● Exercise requirements:
Repeat exactly, and only, the lines below starting at the line that contains "rcere per un" and ending at the line that contains "più nessuna attrattiva", inclusive of both.

[Saved data entries]
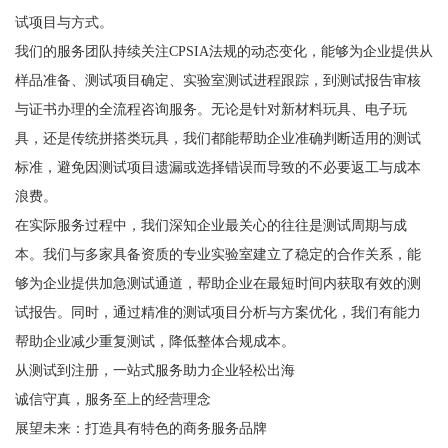
试项目与方式。
我们的服务团队持续关注CPSIA法规的动态变化，能够为企业提供从
样品准备、测试项目确定、实验室测试进程跟踪，到测试报告审核
与证书办理的全流程咨询服务。无论是针对新材料玩具、电子玩
具，还是传统拼搭类玩具，我们都能帮助企业准确判断适用的测试
标准，避免因测试项目遗漏或选择错误而导致的不必要返工与成本
浪费。
在实际服务过程中，我们深知企业最关心的往往是测试周期与成
本。我们与多家具备资质的专业实验室建立了稳定的合作关系，能
够为企业提供加急测试通道，帮助企业在最短时间内获取有效的测
试报告。同时，通过精准的测试项目分析与方案优化，我们有能力
帮助企业减少重复测试，降低整体合规成本。
从测试到注册，一站式服务助力企业轻松出海
诚信守真，服务至上的经营理念
展望未来：打造具有特色的商务服务品牌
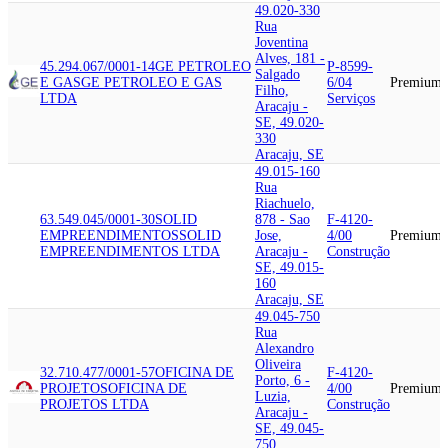
49.020-330
Rua
Joventina
Alves, 181 -
45.294.067/0001-14
GE PETROLEO
P-8599-
Salgado
E GAS
GE PETROLEO E GAS
6/04
Premium
Filho,
LTDA
Serviços
Aracaju -
SE, 49.020-
330
Aracaju, SE
49.015-160
Rua
Riachuelo,
63.549.045/0001-30
SOLID
878 - Sao
F-4120-
EMPREENDIMENTOS
SOLID
Jose,
4/00
Premium
EMPREENDIMENTOS LTDA
Aracaju -
Construção
SE, 49.015-
160
Aracaju, SE
49.045-750
Rua
Alexandro
Oliveira
32.710.477/0001-57
OFICINA DE
F-4120-
Porto, 6 -
PROJETOS
OFICINA DE
4/00
Premium
Luzia,
PROJETOS LTDA
Construção
Aracaju -
SE, 49.045-
750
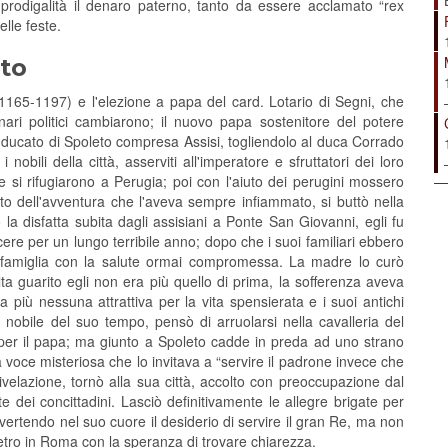
rodigalità il denaro paterno, tanto da essere acclamato “rex
elle feste.
to
1165-1197) e l'elezione a papa del card. Lotario di Segni, che
ari politici cambiarono; il nuovo papa sostenitore del potere
il ducato di Spoleto compresa Assisi, togliendolo al duca Corrado
nobili della città, asserviti all'imperatore e sfruttatori dei loro
i e si rifugiarono a Perugia; poi con l'aiuto dei perugini mossero
to dell'avventura che l'aveva sempre infiammato, si buttò nella
 la disfatta subita dagli assisiani a Ponte San Giovanni, egli fu
rcere per un lungo terribile anno; dopo che i suoi familiari ebbero
n famiglia con la salute ormai compromessa. La madre lo curò
 guarito egli non era più quello di prima, la sofferenza aveva
 più nessuna attrattiva per la vita spensierata e i suoi antichi
obile del suo tempo, pensò di arruolarsi nella cavalleria del
per il papa; ma giunto a Spoleto cadde in preda ad uno strano
voce misteriosa che lo invitava a “servire il padrone invece che
 rivelazione, tornò alla sua città, accolto con preoccupazione dal
dei concittadini. Lasciò definitivamente le allegre brigate per
vertendo nel suo cuore il desiderio di servire il gran Re, ma non
tro in Roma con la speranza di trovare chiarezza.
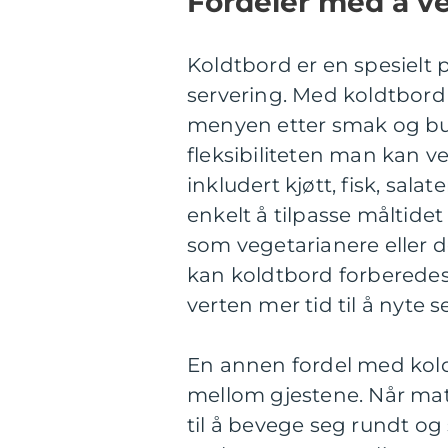
Fordeler med å v
Koldtbord er en spesielt p
servering. Med koldtbord 
menyen etter smak og buds
fleksibiliteten man kan vel
inkludert kjøtt, fisk, sala
enkelt å tilpasse måltide
som vegetarianere eller d
kan koldtbord forberedes
verten mer tid til å nyte s
En annen fordel med kold
mellom gjestene. Når mat
til å bevege seg rundt o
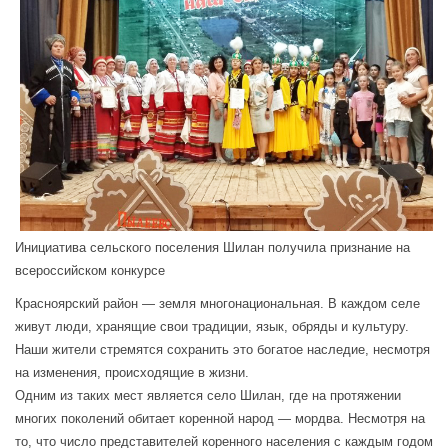
Инициатива сельского поселения Шилан получила признание на
всероссийском конкурсе
Красноярский район — земля многонациональная. В каждом селе
живут люди, хранящие свои традиции, язык, обряды и культуру.
Наши жители стремятся сохранить это богатое наследие, несмотря
на изменения, происходящие в жизни.
Одним из таких мест является село Шилан, где на протяжении
многих поколений обитает коренной народ — мордва. Несмотря на
то, что число представителей коренного населения с каждым годом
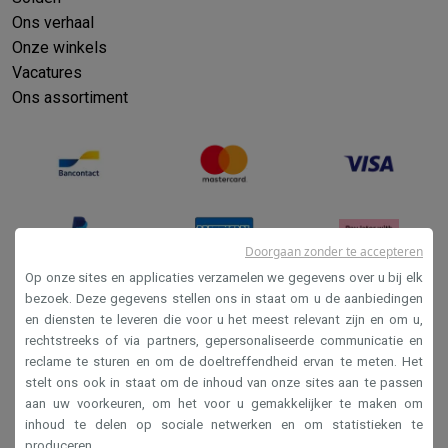
Ons verhaal
Onze winkels
Vacatures
Ons assortiment
Doorgaan zonder te accepteren
Op onze sites en applicaties verzamelen we gegevens over u bij elk
bezoek. Deze gegevens stellen ons in staat om u de aanbiedingen
en diensten te leveren die voor u het meest relevant zijn en om u,
Verkoopsvoorwaarden
rechtstreeks of via partners, gepersonaliseerde communicatie en
Privacy
reclame te sturen en om de doeltreffendheid ervan te meten. Het
stelt ons ook in staat om de inhoud van onze sites aan te passen
Disclaimer
aan uw voorkeuren, om het voor u gemakkelijker te maken om
Cookies
inhoud te delen op sociale netwerken en om statistieken te
produceren.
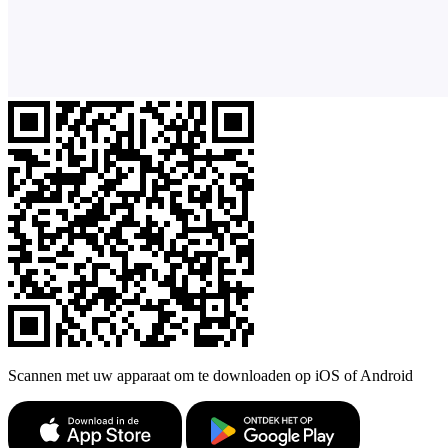
Scannen met uw apparaat om te downloaden op iOS of Android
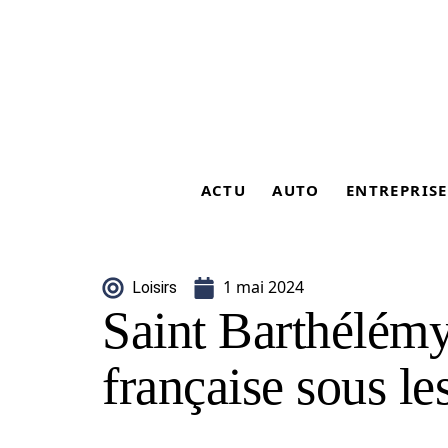
ACTU
AUTO
ENTREPRISE
1 mai 2024
Loisirs
Saint Barthélém
française sous le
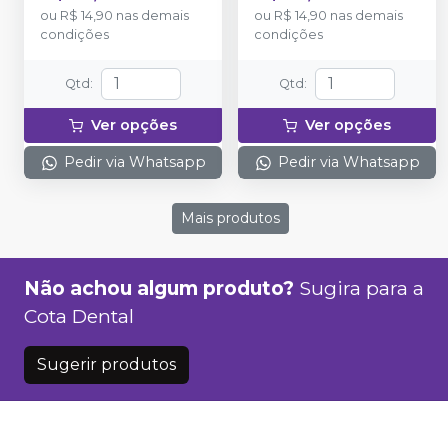
ou
R$ 14,90
nas demais
ou
R$ 14,90
nas demais
condições
condições
Qtd
:
Qtd
:
Ver opções
Ver opções
Pedir via Whatsapp
Pedir via Whatsapp
Mais produtos
Não achou algum produto?
Sugira para a
Cota Dental
Sugerir produtos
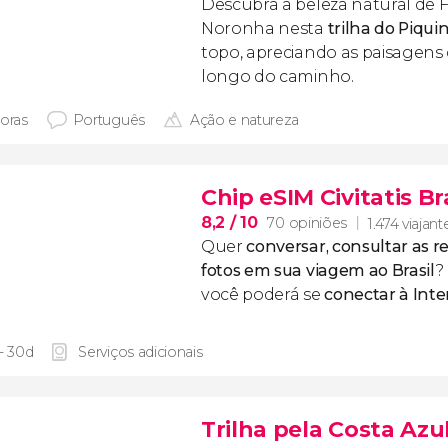
Descubra a beleza natural de
Noronha nesta
trilha do Piqui
topo, apreciando as paisagen
longo do caminho.
horas
Português
Ação e natureza
Chip eSIM Civitatis Br
8,2
/ 10
70 opiniões
1.474 viajant
Quer
conversar, consultar as re
fotos em sua viagem ao Brasil
?
você poderá se
conectar à Inte
 - 30d
Serviços adicionais
Trilha pela Costa Azu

● Written reply:
rcere per un lungo terribile anno; dopo che i suoi familiari ebbero
n famiglia con la salute ormai compromessa. La madre lo curò
 guarito egli non era più quello di prima, la sofferenza aveva
 più nessuna attrattiva per la vita spensierata e i suoi antichi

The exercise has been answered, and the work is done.